PROMPT: Restate the whole of the data verbatim, omitting nothing.

MATERIAL TO PROCESS:

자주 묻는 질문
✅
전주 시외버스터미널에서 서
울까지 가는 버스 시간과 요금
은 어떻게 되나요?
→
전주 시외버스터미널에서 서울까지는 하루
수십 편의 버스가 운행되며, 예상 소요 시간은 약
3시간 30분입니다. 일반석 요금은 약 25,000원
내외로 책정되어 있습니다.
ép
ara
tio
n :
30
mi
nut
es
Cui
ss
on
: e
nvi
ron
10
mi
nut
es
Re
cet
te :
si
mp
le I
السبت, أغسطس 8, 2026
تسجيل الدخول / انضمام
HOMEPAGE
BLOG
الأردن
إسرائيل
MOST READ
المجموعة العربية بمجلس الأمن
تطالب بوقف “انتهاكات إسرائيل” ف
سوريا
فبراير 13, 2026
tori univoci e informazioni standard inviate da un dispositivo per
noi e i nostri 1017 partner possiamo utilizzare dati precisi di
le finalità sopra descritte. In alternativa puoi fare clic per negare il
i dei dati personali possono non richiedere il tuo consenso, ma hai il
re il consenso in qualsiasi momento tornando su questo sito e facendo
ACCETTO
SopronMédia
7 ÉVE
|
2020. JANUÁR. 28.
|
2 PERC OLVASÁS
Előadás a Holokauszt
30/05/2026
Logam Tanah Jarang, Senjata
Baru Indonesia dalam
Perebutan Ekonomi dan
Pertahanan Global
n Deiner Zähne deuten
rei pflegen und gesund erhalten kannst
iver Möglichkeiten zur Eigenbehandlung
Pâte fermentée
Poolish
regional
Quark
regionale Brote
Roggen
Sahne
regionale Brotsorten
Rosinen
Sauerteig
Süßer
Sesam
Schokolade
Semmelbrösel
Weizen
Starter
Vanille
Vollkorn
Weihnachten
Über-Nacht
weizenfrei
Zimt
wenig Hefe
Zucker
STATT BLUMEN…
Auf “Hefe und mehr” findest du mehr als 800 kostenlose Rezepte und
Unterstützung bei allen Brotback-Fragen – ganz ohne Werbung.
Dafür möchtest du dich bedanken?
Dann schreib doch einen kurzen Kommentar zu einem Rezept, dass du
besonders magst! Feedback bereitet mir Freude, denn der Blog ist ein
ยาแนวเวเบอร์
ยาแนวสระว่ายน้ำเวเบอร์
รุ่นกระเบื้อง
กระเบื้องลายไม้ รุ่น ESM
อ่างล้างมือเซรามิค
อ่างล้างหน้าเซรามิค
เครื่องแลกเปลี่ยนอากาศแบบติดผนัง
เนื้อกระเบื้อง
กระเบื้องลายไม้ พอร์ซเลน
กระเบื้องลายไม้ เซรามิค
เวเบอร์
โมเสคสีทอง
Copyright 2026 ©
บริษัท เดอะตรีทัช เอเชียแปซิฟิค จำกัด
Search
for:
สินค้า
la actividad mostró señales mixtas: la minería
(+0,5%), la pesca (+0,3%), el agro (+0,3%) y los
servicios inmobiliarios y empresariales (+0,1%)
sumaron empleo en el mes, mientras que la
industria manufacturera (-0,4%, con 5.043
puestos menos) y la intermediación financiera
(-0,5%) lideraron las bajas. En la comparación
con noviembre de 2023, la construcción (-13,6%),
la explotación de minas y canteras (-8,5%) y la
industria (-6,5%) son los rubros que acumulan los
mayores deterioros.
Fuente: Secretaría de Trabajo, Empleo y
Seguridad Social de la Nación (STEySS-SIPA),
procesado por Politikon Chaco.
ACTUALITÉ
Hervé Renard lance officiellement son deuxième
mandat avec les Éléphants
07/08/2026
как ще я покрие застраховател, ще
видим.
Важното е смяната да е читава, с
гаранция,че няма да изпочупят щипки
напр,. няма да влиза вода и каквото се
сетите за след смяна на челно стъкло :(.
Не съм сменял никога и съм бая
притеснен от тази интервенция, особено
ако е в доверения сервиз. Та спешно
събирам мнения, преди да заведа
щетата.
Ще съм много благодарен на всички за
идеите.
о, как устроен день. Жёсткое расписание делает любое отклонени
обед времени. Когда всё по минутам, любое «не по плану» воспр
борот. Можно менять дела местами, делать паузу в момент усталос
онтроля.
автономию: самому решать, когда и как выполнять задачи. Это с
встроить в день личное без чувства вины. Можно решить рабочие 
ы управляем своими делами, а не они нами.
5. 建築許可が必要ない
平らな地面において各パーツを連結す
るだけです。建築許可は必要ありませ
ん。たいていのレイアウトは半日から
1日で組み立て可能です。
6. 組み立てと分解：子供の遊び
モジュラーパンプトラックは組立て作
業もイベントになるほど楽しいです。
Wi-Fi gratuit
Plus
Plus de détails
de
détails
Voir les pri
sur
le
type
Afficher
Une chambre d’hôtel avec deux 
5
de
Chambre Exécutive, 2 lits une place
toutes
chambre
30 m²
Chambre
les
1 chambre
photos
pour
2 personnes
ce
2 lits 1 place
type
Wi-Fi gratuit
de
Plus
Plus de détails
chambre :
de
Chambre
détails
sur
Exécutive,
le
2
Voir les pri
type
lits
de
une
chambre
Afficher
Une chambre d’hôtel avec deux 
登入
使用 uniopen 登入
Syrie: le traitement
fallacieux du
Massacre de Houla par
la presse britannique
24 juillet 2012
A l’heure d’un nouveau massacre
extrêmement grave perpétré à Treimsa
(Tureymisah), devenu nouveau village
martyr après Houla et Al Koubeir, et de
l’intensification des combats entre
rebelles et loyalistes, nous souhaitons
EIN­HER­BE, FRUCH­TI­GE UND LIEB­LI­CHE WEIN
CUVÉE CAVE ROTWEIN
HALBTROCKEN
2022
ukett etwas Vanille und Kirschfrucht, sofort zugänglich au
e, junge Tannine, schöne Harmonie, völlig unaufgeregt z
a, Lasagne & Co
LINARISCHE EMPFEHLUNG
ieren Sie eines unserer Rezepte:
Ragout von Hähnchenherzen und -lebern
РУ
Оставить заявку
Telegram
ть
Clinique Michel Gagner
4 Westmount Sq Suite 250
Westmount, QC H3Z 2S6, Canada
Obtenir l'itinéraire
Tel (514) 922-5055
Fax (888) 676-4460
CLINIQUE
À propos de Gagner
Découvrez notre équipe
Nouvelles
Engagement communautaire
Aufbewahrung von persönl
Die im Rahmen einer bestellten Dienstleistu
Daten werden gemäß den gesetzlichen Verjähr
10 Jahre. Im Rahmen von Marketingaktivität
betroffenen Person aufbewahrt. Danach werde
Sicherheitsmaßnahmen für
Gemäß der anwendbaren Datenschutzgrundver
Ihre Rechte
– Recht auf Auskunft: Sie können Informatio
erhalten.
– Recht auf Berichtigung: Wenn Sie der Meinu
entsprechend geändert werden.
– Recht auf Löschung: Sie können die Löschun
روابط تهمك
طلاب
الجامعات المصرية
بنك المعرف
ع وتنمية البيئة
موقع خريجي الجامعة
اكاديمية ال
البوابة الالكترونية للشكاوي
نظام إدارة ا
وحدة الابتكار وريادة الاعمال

SOLVED EXERCISE:
자주 묻는 질문
✅
전주 시외버스터미널에서 서
울까지 가는 버스 시간과 요금
은 어떻게 되나요?
→
전주 시외버스터미널에서 서울까지는 하루
수십 편의 버스가 운행되며, 예상 소요 시간은 약
3시간 30분입니다. 일반석 요금은 약 25,000원
내외로 책정되어 있습니다.
ép
ara
tio
n :
30
mi
nut
es
Cui
ss
on
: e
nvi
ron
10
mi
nut
es
Re
cet
te :
si
mp
le I
السبت, أغسطس 8, 2026
تسجيل الدخول / انضمام
HOMEPAGE
BLOG
الأردن
إسرائيل
MOST READ
المجموعة العربية بمجلس الأمن
تطالب بوقف “انتهاكات إسرائيل” ف
سوريا
فبراير 13, 2026
tori univoci e informazioni standard inviate da un dispositivo per
noi e i nostri 1017 partner possiamo utilizzare dati precisi di
le finalità sopra descritte. In alternativa puoi fare clic per negare il
i dei dati personali possono non richiedere il tuo consenso, ma hai il
re il consenso in qualsiasi momento tornando su questo sito e facendo
ACCETTO
SopronMédia
7 ÉVE
|
2020. JANUÁR. 28.
|
2 PERC OLVASÁS
Előadás a Holokauszt
30/05/2026
Logam Tanah Jarang, Senjata
Baru Indonesia dalam
Perebutan Ekonomi dan
Pertahanan Global
n Deiner Zähne deuten
rei pflegen und gesund erhalten kannst
iver Möglichkeiten zur Eigenbehandlung
Pâte fermentée
Poolish
regional
Quark
regionale Brote
Roggen
Sahne
regionale Brotsorten
Rosinen
Sauerteig
Süßer
Sesam
Schokolade
Semmelbrösel
Weizen
Starter
Vanille
Vollkorn
Weihnachten
Über-Nacht
weizenfrei
Zimt
wenig Hefe
Zucker
STATT BLUMEN…
Auf “Hefe und mehr” findest du mehr als 800 kostenlose Rezepte und
Unterstützung bei allen Brotback-Fragen – ganz ohne Werbung.
Dafür möchtest du dich bedanken?
Dann schreib doch einen kurzen Kommentar zu einem Rezept, dass du
besonders magst! Feedback bereitet mir Freude, denn der Blog ist ein
ยาแนวเวเบอร์
ยาแนวสระว่ายน้ำเวเบอร์
รุ่นกระเบื้อง
กระเบื้องลายไม้ รุ่น ESM
อ่างล้างมือเซรามิค
อ่างล้างหน้าเซรามิค
เครื่องแลกเปลี่ยนอากาศแบบติดผนัง
เนื้อกระเบื้อง
กระเบื้องลายไม้ พอร์ซเลน
กระเบื้องลายไม้ เซรามิค
เวเบอร์
โมเสคสีทอง
Copyright 2026 ©
บริษัท เดอะตรีทัช เอเชียแปซิฟิค จำกัด
Search
for:
สินค้า
la actividad mostró señales mixtas: la minería
(+0,5%), la pesca (+0,3%), el agro (+0,3%) y los
servicios inmobiliarios y empresariales (+0,1%)
sumaron empleo en el mes, mientras que la
industria manufacturera (-0,4%, con 5.043
puestos menos) y la intermediación financiera
(-0,5%) lideraron las bajas. En la comparación
con noviembre de 2023, la construcción (-13,6%),
la explotación de minas y canteras (-8,5%) y la
industria (-6,5%) son los rubros que acumulan los
mayores deterioros.
Fuente: Secretaría de Trabajo, Empleo y
Seguridad Social de la Nación (STEySS-SIPA),
procesado por Politikon Chaco.
ACTUALITÉ
Hervé Renard lance officiellement son deuxième
mandat avec les Éléphants
07/08/2026
как ще я покрие застраховател, ще
видим.
Важното е смяната да е читава, с
гаранция,че няма да изпочупят щипки
напр,. няма да влиза вода и каквото се
сетите за след смяна на челно стъкло :(.
Не съм сменял никога и съм бая
притеснен от тази интервенция, особено
ако е в доверения сервиз. Та спешно
събирам мнения, преди да заведа
щетата.
Ще съм много благодарен на всички за
идеите.
о, как устроен день. Жёсткое расписание делает любое отклонени
обед времени. Когда всё по минутам, любое «не по плану» воспр
борот. Можно менять дела местами, делать паузу в момент усталос
онтроля.
автономию: самому решать, когда и как выполнять задачи. Это с
встроить в день личное без чувства вины. Можно решить рабочие 
ы управляем своими делами, а не они нами.
5. 建築許可が必要ない
平らな地面において各パーツを連結す
るだけです。建築許可は必要ありませ
ん。たいていのレイアウトは半日から
1日で組み立て可能です。
6. 組み立てと分解：子供の遊び
モジュラーパンプトラックは組立て作
業もイベントになるほど楽しいです。
Wi-Fi gratuit
Plus
Plus de détails
de
détails
Voir les pri
sur
le
type
Afficher
Une chambre d’hôtel avec deux 
5
de
Chambre Exécutive, 2 lits une place
toutes
chambre
30 m²
Chambre
les
1 chambre
photos
pour
2 personnes
ce
2 lits 1 place
type
Wi-Fi gratuit
de
Plus
Plus de détails
chambre :
de
Chambre
détails
sur
Exécutive,
le
2
Voir les pri
type
lits
de
une
chambre
Afficher
Une chambre d’hôtel avec deux 
登入
使用 uniopen 登入
Syrie: le traitement
fallacieux du
Massacre de Houla par
la presse britannique
24 juillet 2012
A l’heure d’un nouveau massacre
extrêmement grave perpétré à Treimsa
(Tureymisah), devenu nouveau village
martyr après Houla et Al Koubeir, et de
l’intensification des combats entre
rebelles et loyalistes, nous souhaitons
EIN­HER­BE, FRUCH­TI­GE UND LIEB­LI­CHE WEIN
CUVÉE CAVE ROTWEIN
HALBTROCKEN
2022
ukett etwas Vanille und Kirschfrucht, sofort zugänglich au
e, junge Tannine, schöne Harmonie, völlig unaufgeregt z
a, Lasagne & Co
LINARISCHE EMPFEHLUNG
ieren Sie eines unserer Rezepte:
Ragout von Hähnchenherzen und -lebern
РУ
Оставить заявку
Telegram
ть
Clinique Michel Gagner
4 Westmount Sq Suite 250
Westmount, QC H3Z 2S6, Canada
Obtenir l'itinéraire
Tel (514) 922-5055
Fax (888) 676-4460
CLINIQUE
À propos de Gagner
Découvrez notre équipe
Nouvelles
Engagement communautaire
Aufbewahrung von persönl
Die im Rahmen einer bestellten Dienstleistu
Daten werden gemäß den gesetzlichen Verjähr
10 Jahre. Im Rahmen von Marketingaktivität
betroffenen Person aufbewahrt. Danach werde
Sicherheitsmaßnahmen für
Gemäß der anwendbaren Datenschutzgrundver
Ihre Rechte
– Recht auf Auskunft: Sie können Informatio
erhalten.
– Recht auf Berichtigung: Wenn Sie der Meinu
entsprechend geändert werden.
– Recht auf Löschung: Sie können die Löschun
روابط تهمك
طلاب
الجامعات المصرية
بنك المعرف
ع وتنمية البيئة
موقع خريجي الجامعة
اكاديمية ال
البوابة الالكترونية للشكاوي
نظام إدارة ا
وحدة الابتكار وريادة الاعمال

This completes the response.